Kristy did better than most of our group, which instilled a false sense of confidence. We eventually connected with over 50 kilometers of cross-country ski track that Ruby’s Inn Nordic Center grooms for classical and skating techniques. The trail winds through meadows and forests to the rim of Bryce Canyon. Some of the trials interconnect with ski-set trails inside the national park. The scenery was stunning and best of all, there was no track fee at Ruby’s.

Graduate-level Biathlon

We met for the race at 11 a.m. I surveyed the competition. There were many serious biathletes in the group. And then there was Kristy and me.

Eric relayed the rules. The children and youth would race first and start in 30-second increments. The race for the adults would not start until the completion of the previous races. Our biathlon consisted of six laps around the track. After the first two laps, we would stop at the archery range, shoot, and continue for another couple of laps repeating the process. We would shoot a total of nine arrows at three different times.

I was initially disappointed when I discovered there was a separate youth division but then I noted that Eric’s four young boys, all excellent skiers, were also racing. I decided it was best we had separate divisions—there’s nothing like having your butt kicked by a five-year-old.

I got realistic and decided upon two goals: to not wipe-out while skiing, and to hit the target every time. Bulls-eye was an added bonus.
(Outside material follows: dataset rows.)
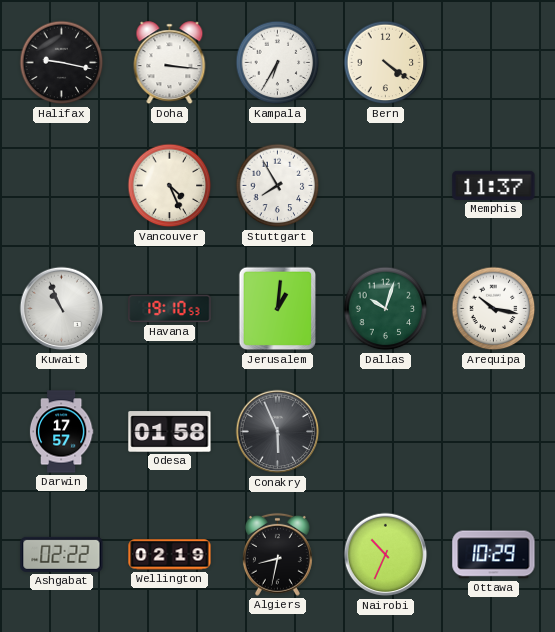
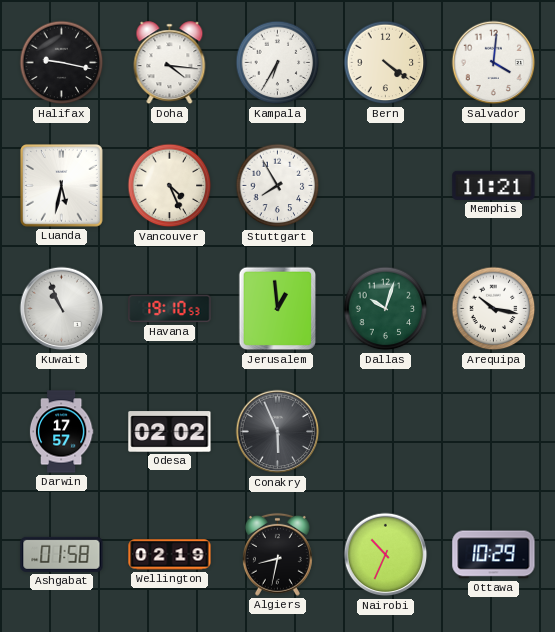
Doha: 3:16 -> 4:16
Salvador: none -> 4:01
Luanda: none -> 5:32
Memphis: 11:37 -> 11:21
Jerusalem: 1:01 -> 12:59
Odesa: 01:58 -> 02:02
Ashgabat: 02:22 -> 01:58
I was slated third to start the race. Eric went first and I was at the line 60 seconds later. I started strong. With all my amateur archery biathlete might, I forged forward, relishing every stride. And then Eric passed me. On my first lap. I shook it off—I mean, the guy was on the U.S. National Team. But then another competitor passed me, and then another.

I conceded that the majority of the field outclassed me. I vowed to ski my own race and started taking notes. Most archery biathletes made use of the “skating” technique, which is generally faster than the traditional diagonal stride (“classic”) style of skiing I was using. No wonder they were able to pass me so effortlessly.
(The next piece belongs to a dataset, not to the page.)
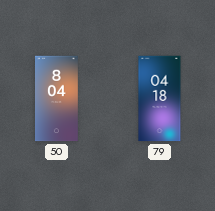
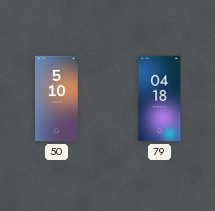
50: 8:04 -> 5:10
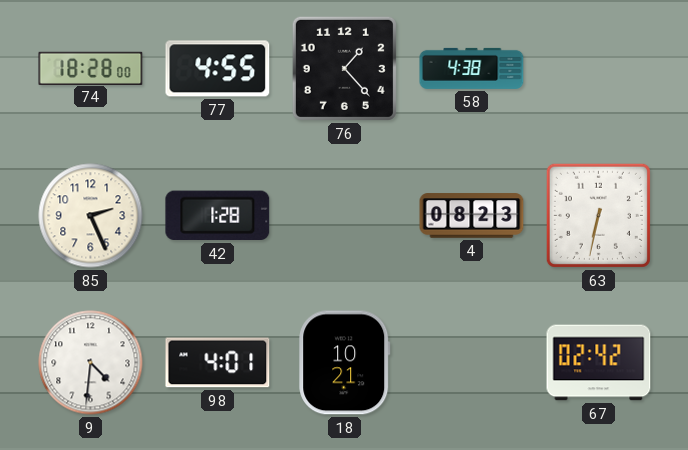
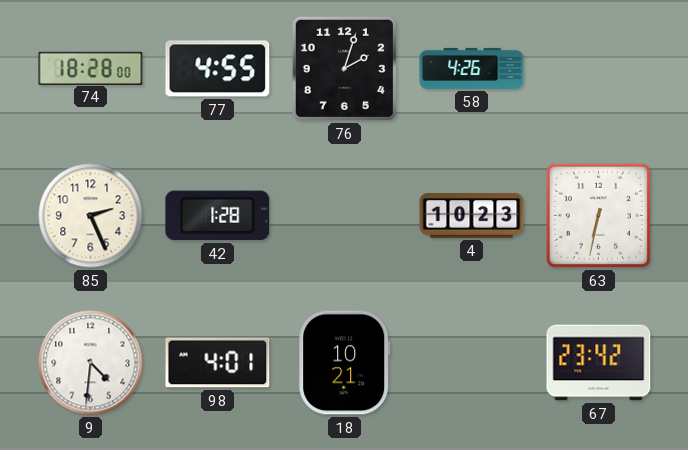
76: 1:23 -> 2:03
58: 4:38 -> 4:26
4: 08:23 -> 10:23
67: 02:42 -> 23:42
Oh, and also because I was slow.

By the time I finished lap two and skied up to the range, I was panting heavily. I grabbed the bow. It bobbed up and down like a ship on a tempestuous sea. I had not taken into account that I would be shooting under such conditions. Regardless, I somehow tamed the tempest and hit the target every time.

Like a masochist, I repeated the process two more times and completed four more laps with two stops at the range. I was exhausted when I finally crossed the finish line but my spirits were lifted when my supporters cheered me on.

OK, most of them were Winter Festival volunteers who were supposed to be there but hey, fans are fans.

I ran to the edge of the track to watch Kristy’s race. It wasn’t pretty. I mean, she should have won the rookie of the race award: first time on skis, first time shooting a bow, and first time in a biathlon. And her finish was spectacular. She made her final shots, turned toward the finish line and face planted. She somehow crawled across the line, leaving a trail of her sunglasses, hat, and gloves. She laughed.

Until she saw me.

Her look of death confirmed my worst fears. And at that moment in Bryce Canyon National Park, I realized I had surpassed the limits of friendship—a limit that no amount of belching garlic pizza could ever match.